This 1956 epic has some promise but ultimately fails as both a historical saga and an entertaining epic. Some top-notch actors head the cast, but the production itself is uneven. The sets look cheap at times but other times sumptious and solidly real. The costumes are mostly attractive and fairly period-appropriate, though the men's mini-skirts and short-shorts are at times distracting and odd, especially on the battlefield. On the plus side, the scenery is lovely, with Spain as a shooting location standing in nicely for both Greece and Asia. The editing is perplexing, at best. And sadly, the battle scenes, which should be the highlight of any epic based around a military leader, seem to be poorly planned and executed.
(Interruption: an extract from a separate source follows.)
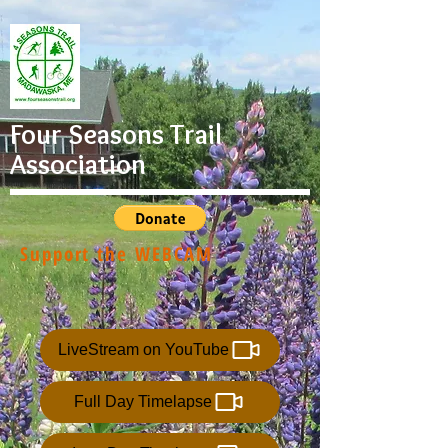
Four Seasons Trail
Association
Support the WEBCAM
LiveStream on YouTube
Full Day Timelapse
Fredric March comports himself well as Philip of Macedonia, in that he is virtually unrecognizable behind his beard and appropriately brutish, as would befit a barbaric tribal warlord of 4th century BC. Yes, he's a trifle overblown and hammy, but that's the only logical way to play Philip. French actress Danielle Darrieux is lovely and distantly regal as Olympia, Alexander's mother, but (like Angelina Jolie in a 2004 film about Alexander) she is still far too young to be believable.
Unfortunately, Richard Burton wears an unlikely and unflattering blond wig throughout the whole thing, and Burton himself seems far too old for the eager and impatient teenaged Alexander of the first part of the movie. He fares better as the story moves along, but is strangely subdued when he should be seething with charisma portraying a man who conquered the entire known world by the age of 33. It's stranger still when one considers that this was Richard Burton, a man who didn't lack for charisma in any sense. It must have been a directorial decision, but it was misguided, as it makes the entire film flat.
Claire Bloom glows as Barsine, half-Persian/half-Greek who sees that the Western Greek is the new order of the world, as the corrupt Eastern Persian order will pass away before such vigorous young energy and philosophy. Bloom, of course, has the ability to elevate any scene in any film in which she is present, and so she does here, but her presence in the film (token attractive babe AND voice of wisdom and morality) is odd. It was as if the writers and director tried to pack too much into a sadly underwritten role.
The character of Darius, the emperor of Persia, is particularly disappointing as a counterpoint to Alexander, as he is portrayed with all the royal majesty of a bored bank manager.
Final judgment: Alexander the Great is worth seeing if you have some time to kill, but it falls far short of classic status, all the more sad because of all the wasted potential.